As with anything, a combination of forces often works together to shape technology and its uses, says Miller at Rave Mobile Safety. But over the last two years, the pandemic has accelerated what emergency managers, safety officials, and HR officials had already been thinking about: the trend of operational messaging. “I think folks recognize that when you have an outstanding emergency notification system or a mass notification system that is able to quickly deliver multimodal messages — while that is really essential and works well in emergency scenarios — they also have uncovered a lot of non-emergency scenarios that are a critical part of their operations,” he says.
For example, because of COVID-19, a company may be operating normally one day, and shut down the next. Shutting down a shift and/or closing the entire next day’s operation is not a critical emergency that you’d want to sound the sirens on; it’s more of an operational message, Miller says. “And there’s been a lot more of that because things have changed very quickly. You could be operating at full capacity today, but completely shut down tomorrow. Or think about the supply chain issues that we’re having. You’re operating at full capacity and now you’re not getting that stock in that you were expecting next week, so you need to make some schedule changes.”

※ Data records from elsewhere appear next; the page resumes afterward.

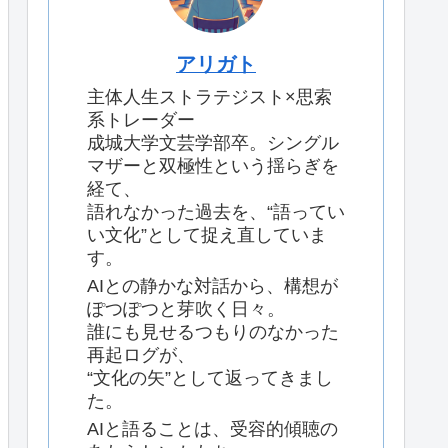
アリガト
主体人生ストラテジスト×思索
系トレーダー
成城大学文芸学部卒。シングル
マザーと双極性という揺らぎを
経て、
語れなかった過去を、“語ってい
い文化”として捉え直していま
す。
AIとの静かな対話から、構想が
ぽつぽつと芽吹く日々。
誰にも見せるつもりのなかった
再起ログが、
“文化の矢”として返ってきまし
た。
AIと語ることは、受容的傾聴の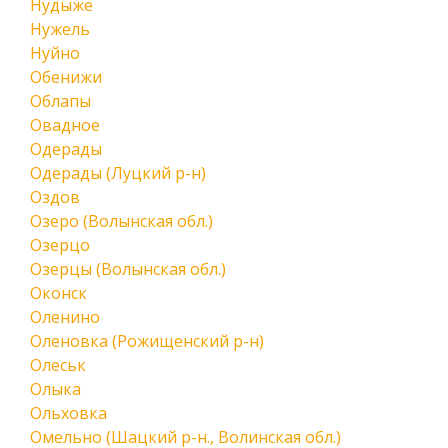
Нудыже
Нужель
Нуйно
Обенижи
Облапы
Овадное
Одерады
Одерады (Луцкий р-н)
Оздов
Озеро (Волынская обл.)
Озерцо
Озерцы (Волынская обл.)
Оконск
Оленино
Оленовка (Рожищенский р-н)
Олеськ
Олыка
Ольховка
Омельно (Шацкий р-н., Волинская обл.)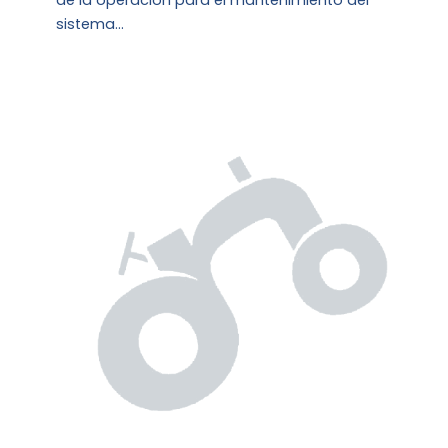
de la operación para el mantenimiento del
sistema…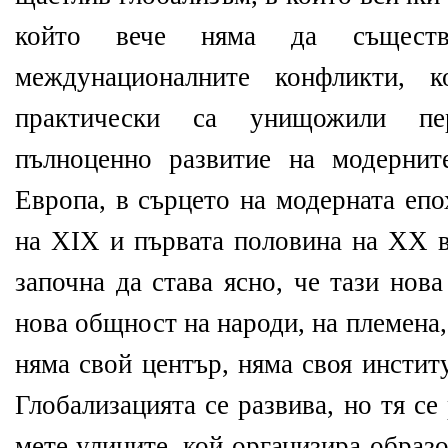
който вече няма да съществ
междунационалните конфликти, 
практически са унищожили пе
пълноценно развитие на модернит
Европа, в сърцето на модерната епо
на XIX и първата половина на XX в
започна да става ясно, че тази нов
нова общност на народи, на племена, 
няма свой център, няма своя инстит
Глобализацията се развива, но тя се 
мете улиците, кой организира образ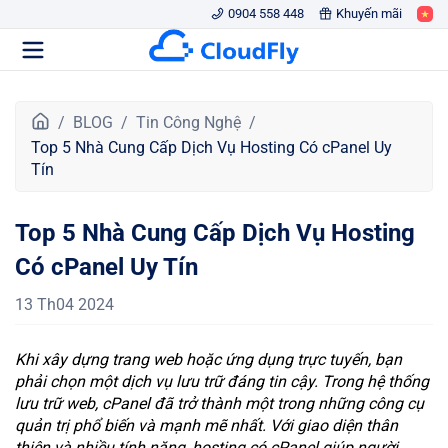
0904 558 448
Khuyến mãi
T
BLOG
Tin Công Nghệ
r
Top 5 Nhà Cung Cấp Dịch Vụ Hosting Có cPanel Uy
a
Tín
n
g
Top 5 Nhà Cung Cấp Dịch Vụ Hosting
c
h
Có cPanel Uy Tín
ủ
13 Th04 2024
Khi xây dựng trang web hoặc ứng dụng trực tuyến, bạn
phải chọn một dịch vụ lưu trữ đáng tin cậy. Trong hệ thống
lưu trữ web, cPanel đã trở thành một trong những công cụ
quản trị phổ biến và mạnh mẽ nhất. Với giao diện thân
thiện và nhiều tính năng, hosting có cPanel giúp người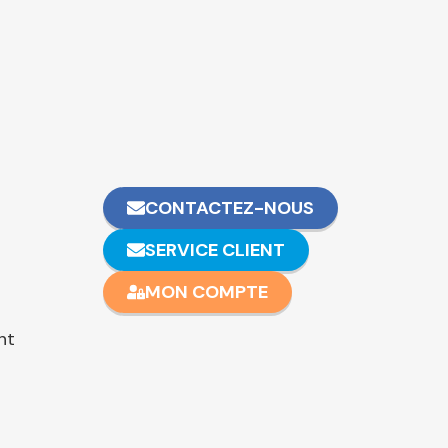
CONTACTEZ-NOUS
SERVICE CLIENT
MON COMPTE
nt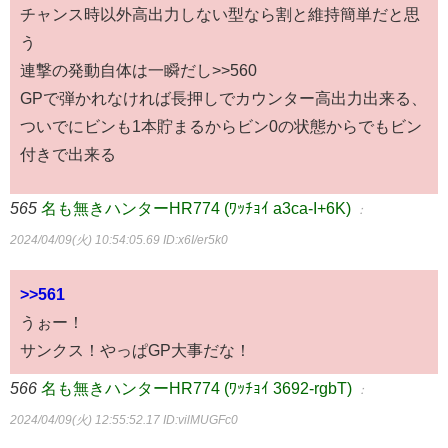
チャンス時以外高出力しない型なら割と維持簡単だと思
う
連撃の発動自体は一瞬だし>>560
GPで弾かれなければ長押しでカウンター高出力出来る、
ついでにビンも1本貯まるからビン0の状態からでもビン
付きで出来る
565
名も無きハンターHR774 (ﾜｯﾁｮｲ a3ca-I+6K)
：
2024/04/09(火) 10:54:05.69
ID:x6I/er5k0
>>561
うぉー！
サンクス！やっぱGP大事だな！
566
名も無きハンターHR774 (ﾜｯﾁｮｲ 3692-rgbT)
：
2024/04/09(火) 12:55:52.17
ID:vilMUGFc0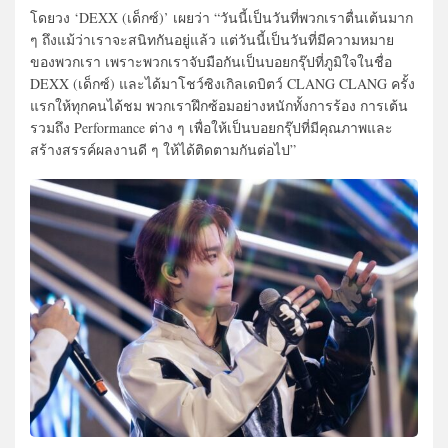
โดยวง ‘DEXX (เด็กซ์)’ เผยว่า “วันนี้เป็นวันที่พวกเราตื่นเต้นมาก
ๆ ถึงแม้ว่าเราจะสนิทกันอยู่แล้ว แต่วันนี้เป็นวันที่มีความหมาย
ของพวกเรา เพราะพวกเราจับมือกันเป็นบอยกรุ๊ปที่ภูมิใจในชื่อ
DEXX (เด็กซ์) และได้มาโชว์ซิงเกิลเดบิตว์ CLANG CLANG ครั้ง
แรกให้ทุกคนได้ชม พวกเราฝึกซ้อมอย่างหนักทั้งการร้อง การเต้น
รวมถึง Performance ต่าง ๆ เพื่อให้เป็นบอยกรุ๊ปที่มีคุณภาพและ
สร้างสรรค์ผลงานดี ๆ ให้ได้ติดตามกันต่อไป”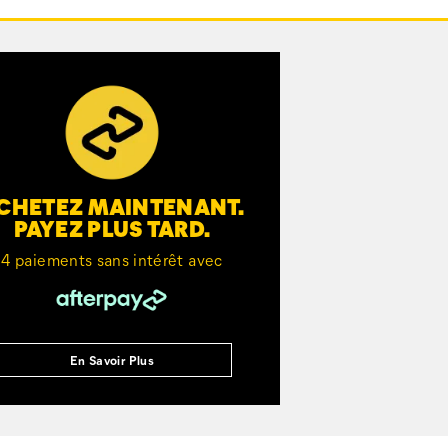
CHETEZ MAINTENANT.
PAYEZ PLUS TARD.
4 paiements sans intérêt avec
En Savoir Plus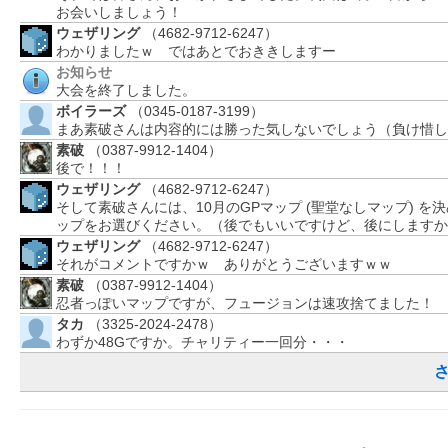
お会いしましょう！
ウェザリング
（4682-9712-6247）
わかりましたｗ ではあとでおききしますー
お知らせ
大会を終了しました。
ボイラーズ
（0345-0187-3199）
まあ素破さんは内容的には勝った気しないでしょう（負け惜し
素破
（0387-9912-1404）
後で！！！
ウェザリング
（4682-9712-6247）
そして素破さんには、10月のGPマップ (聖堂なしマップ)
ップをお選びください。（後でもいいですけど、後にしますか
ウェザリング
（4682-9712-6247）
それがコメントですかｗ ありがとうございますｗｗ
素破
（0387-9912-1404）
忍者っぽいマップですが、フュージョンは速攻捨てました！
タカ
（3325-2024-2478）
わずか48Gですか。チャリティー一回分・・・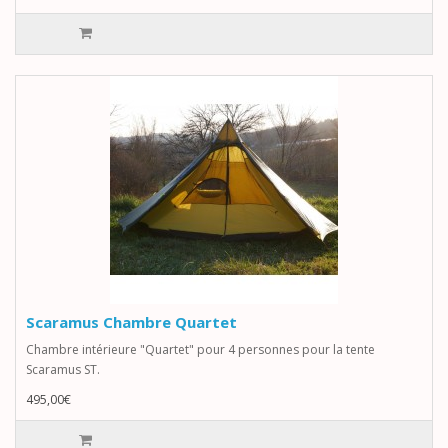
Scaramus Chambre Quartet
Chambre intérieure "Quartet" pour 4 personnes pour la tente
Scaramus ST.
495,00€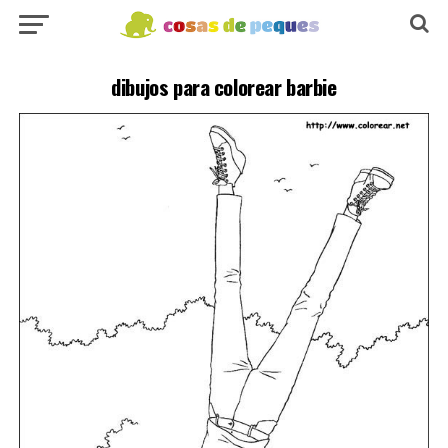
dibujos para colorear barbie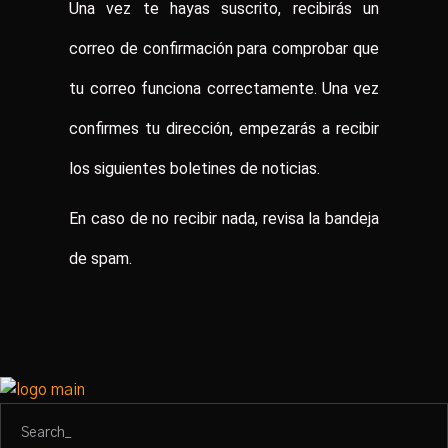
Una vez te hayas suscrito, recibirás un
correo de confirmación para comprobar que
tu correo funciona correctamente. Una vez
confirmes tu dirección, empezarás a recibir
los siguientes boletines de noticias.
En caso de no recibir nada, revisa la bandeja
de spam.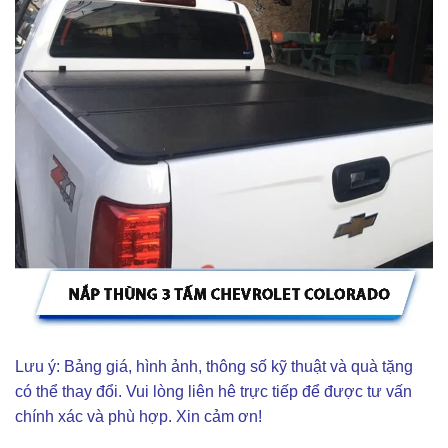
Lưu ý: Bảng giá, hình ảnh, thông số kỹ thuật và quà tặng
có thể thay đổi. Vui lòng liên hê trực tiếp để được tư vấn
chính xác và phù hợp. Xin cảm ơn!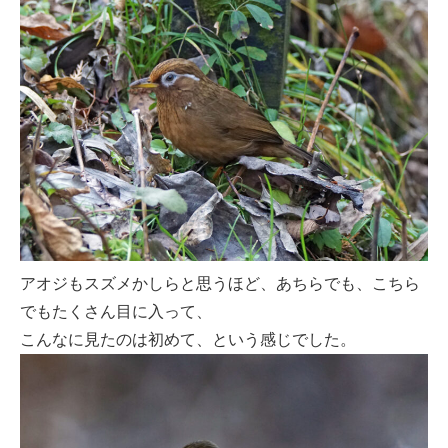
アオジもスズメかしらと思うほど、あちらでも、こちら
でもたくさん目に入って、
こんなに見たのは初めて、という感じでした。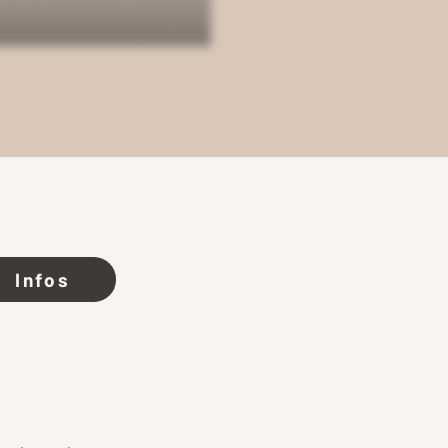
Infos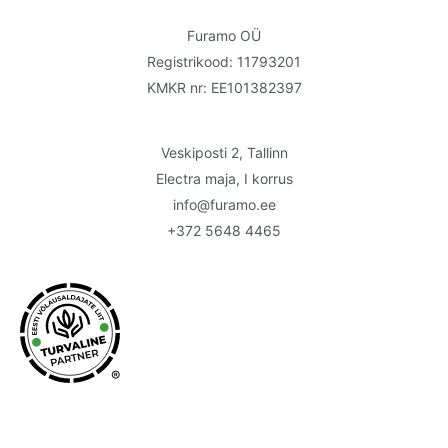
Furamo OÜ
Registrikood: 11793201
KMKR nr: EE101382397
Veskiposti 2, Tallinn
Electra maja, I korrus
info@furamo.ee
+372 5648 4465
®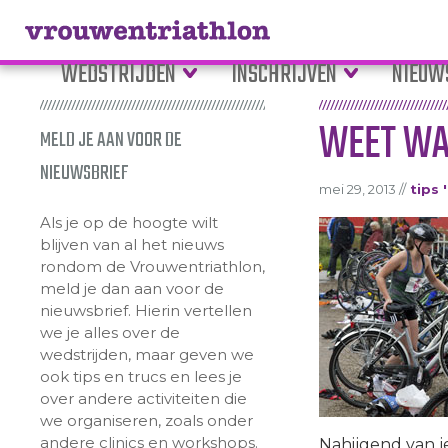
WEDSTRIJDEN
INSCHRIJVEN
NIEUW
WEET WAA
MELD JE AAN VOOR DE
NIEUWSBRIEF
mei 29, 2013 //
tips 
Als je op de hoogte wilt
blijven van al het nieuws
rondom de Vrouwentriathlon,
meld je dan aan voor de
nieuwsbrief. Hierin vertellen
we je alles over de
wedstrijden, maar geven we
ook tips en trucs en lees je
over andere activiteiten die
we organiseren, zoals onder
andere clinics en workshops.
Nahijgend van 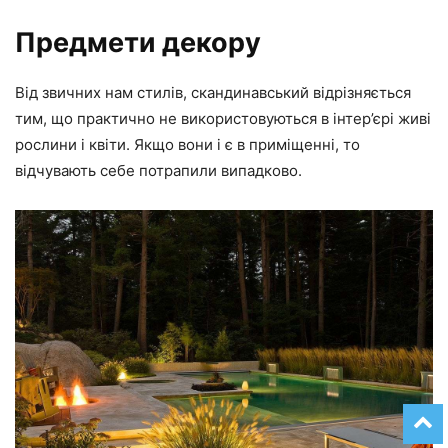
Предмети декору
Від звичних нам стилів, скандинавський відрізняється
тим, що практично не використовуються в інтер’єрі живі
рослини і квіти. Якщо вони і є в приміщенні, то
відчувають себе потрапили випадково.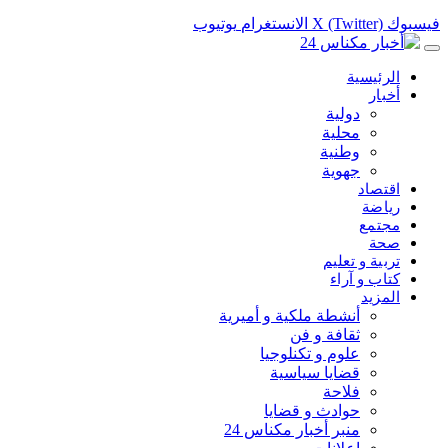
فيسبوك
X (Twitter)
الانستغرام
يوتيوب
الرئيسية
أخبار
دولية
محلية
وطنية
جهوية
اقتصاد
رياضة
مجتمع
صحة
تربية و تعليم
كتاب و آراء
المزيد
أنشطة ملكية و أميرية
ثقافة و فن
علوم و تكنلوجيا
قضايا سياسية
فلاحة
حوادث و قضايا
منبر أخبار مكناس 24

He says a lot of his customers have started to operationalize many more of those communications and Rave will continue to help its users leverage that because they recognize they can’t sound an alarm for everything.
Changes Over Time
Sink of Talkaphone says mass notification systems — a term sometimes used interchangeably with emergency communications systems, but with its own distinct characteristics — were originally used as civil defense systems during the Cold War era. They later transitioned to weather-warning systems and eventually expanded to include all hazard warnings, including man-made or natural disasters such as weather, acts of terrorism, hazmat/chemical spills, and transportation accidents.
Today, these systems not only inform communities, but can also collect critical information about a situation by allowing first responders to collaborate with an emergency caller.
Selling emergency communications systems that companies can remotely access is one of the biggest changes that systems integrator Johnson Controls attributes to COVID-19. “The pandemic is a reminder that we always need to be prepared for the unexpected,” says Osvaldo San Martin, vice president and general manager of security solutions at systems integrator Johnson Controls, Milwaukee. “Offering digital, data-driven solutions that provide remote access and an advanced level of operational insights delivers an advanced level of preparation.”
Better preparing its customers is what led Johnson Controls to launch its connected fire panels offering, which allows facility managers to check the health of all their fire panels from a smartphone or laptop, he adds. This system also sends mobile push notifications for an emergency situation, which allows managers to be confident in the safety of their buildings no matter where they are. “Remote ECS prepares our customers to handle any emergency from anywhere and give occupants the peace of mind that their health and well-being are protected,” San Martin says.
Still, even though ECS are finding additional usage for operational messaging during the pandemic, it ultimately comes down to the security industry providing security, safety, and well-being to their customers, no matter the solution.